By the time they reached the church, the two friends were part of a huge cohort. Although St. Winifred’s was little more than a gutted shell, shafts of light shot from its glassless windows and the hubbub of voices from within testified that hundreds were already in attendance, with more arriving by the second. They filed inside in a shuffling lockstep. Unevenly lit by a scatter of lanterns and burning torches, the once-sacred building had long since been stripped of its pews and any religious artifacts. A battered pulpit still commanded the center of the nave, but now its sides were plastered with 13/13 flyers.
Conan Doyle guided Wilde toward a spot in the far recesses, where he had vainly hoped they would have the space mostly to themselves; however, the church was rapidly filling to capacity. Rough working types: navvies, dockers, mudlarks, ratters, and casual laborers — the working poor of London — filed in from either side. The two writers soon found themselves crammed shoulder-to-shoulder, hopelessly hemmed in. A ferret-faced man in a crumpled top hat and a grimy topcoat, reeking of gin, stumbled into Conan Doyle with bruising force but did not apologize. He shot the author a quick up-and-down glance and then moved his penetrating gaze to Wilde, whose choice of attire sprang a suspicious frown to the drunkard’s greasy lips.
Conan Doyle’s heart clenched with fear.
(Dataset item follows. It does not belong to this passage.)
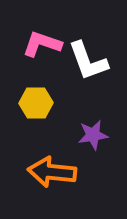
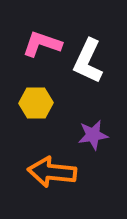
white L-shape: rotated 45 degrees clockwise
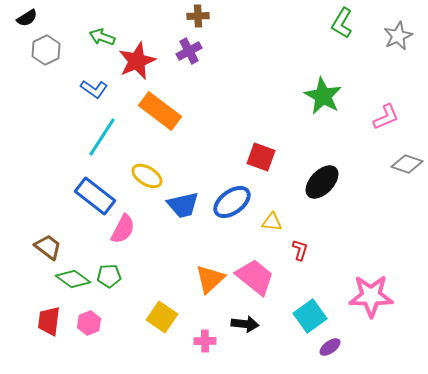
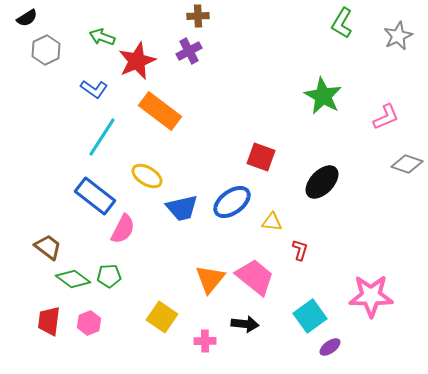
blue trapezoid: moved 1 px left, 3 px down
orange triangle: rotated 8 degrees counterclockwise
If the drunken brute kicked up an uproar, he and Wilde would be lucky to get out of the church alive.
The drone of conversation drained away as a well-dressed figure crossed the aisle and sprang up the steps of the pulpit. As he stepped to the railing, torchlight swept aside the shadows, revealing a familiar face — Dr. John Lamb, the stylishly dressed doctor from Newgate Prison.
Conan Doyle and Wilde shared a look of disbelief.
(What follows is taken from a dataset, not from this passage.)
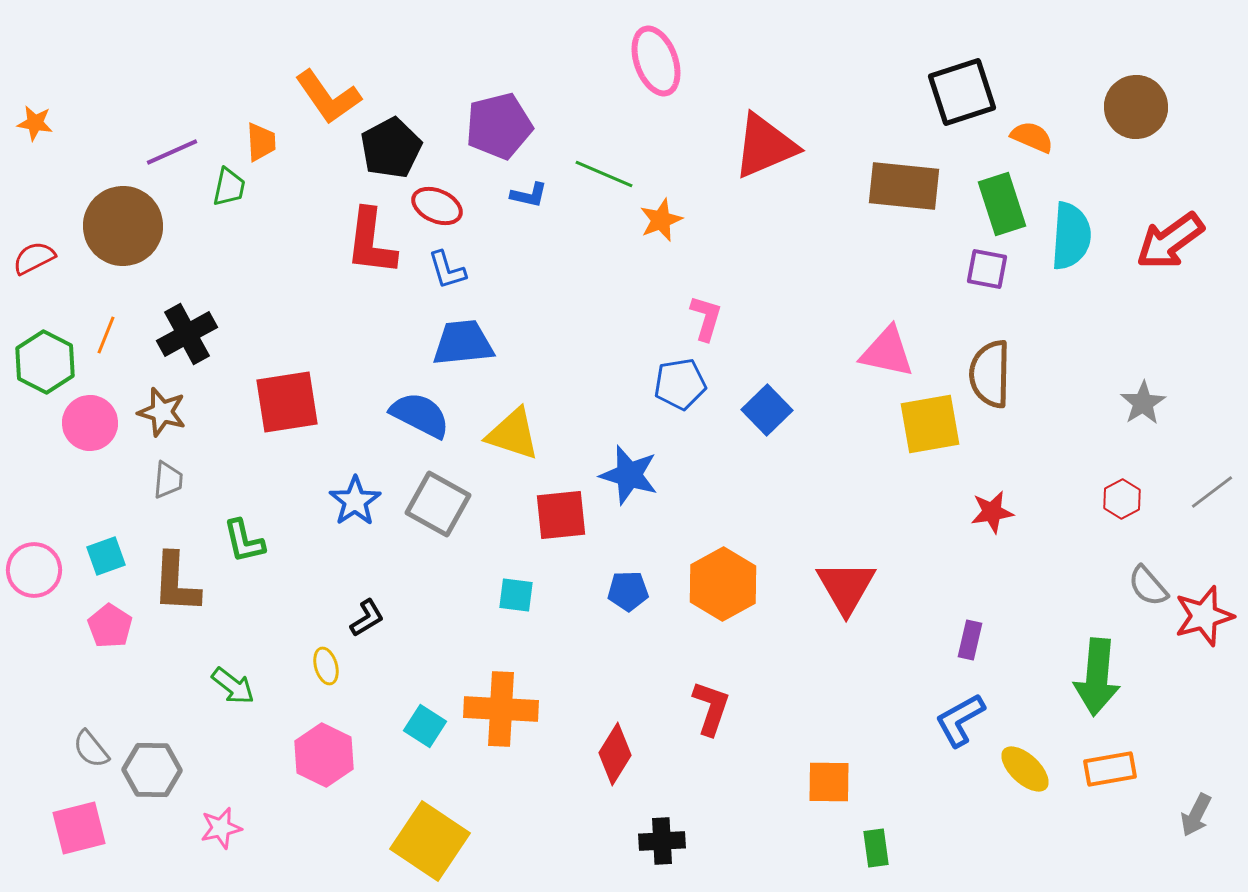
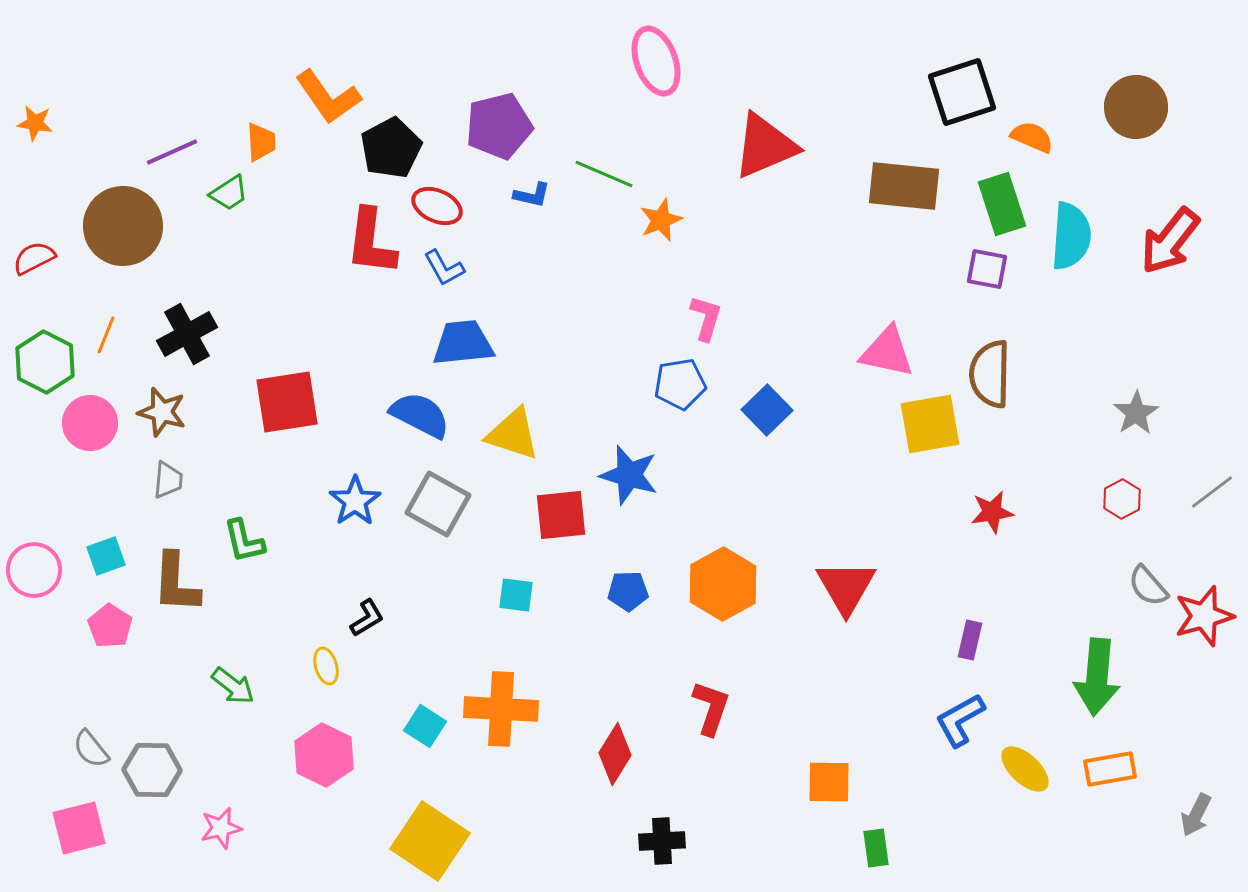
green trapezoid at (229, 187): moved 6 px down; rotated 45 degrees clockwise
blue L-shape at (529, 195): moved 3 px right
red arrow at (1170, 241): rotated 16 degrees counterclockwise
blue L-shape at (447, 270): moved 3 px left, 2 px up; rotated 12 degrees counterclockwise
gray star at (1143, 403): moved 7 px left, 10 px down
“Friends! Friends! Friends!” Dr. Lamb began, raising his hands for attention and tamping down the last dregs of babble. “Many of you already know me, for I use my skills as a physician to assuage the suffering of the poor, of the lame, of the sick. I do so without concern for my own purse, for I believe in the commonwealth of man. We are here tonight to speak of revolution. Every revolution needs a general. A Wat Tyler. A great man who will lead that cause. That man is here tonight. That man is ready for the struggle. That man will stand by you to the death. Please greet the leader of our brave revolution.”
The doctor tripped down the stairs as another man vaulted up. He wore a long cape with a hood that hid his features. As he stepped into the pulpit, he drew back the hood and shrugged the cape from his shoulders. The vision of an effete young man with fiery red curls spilling to his shoulders shocked the space into an echoing silence.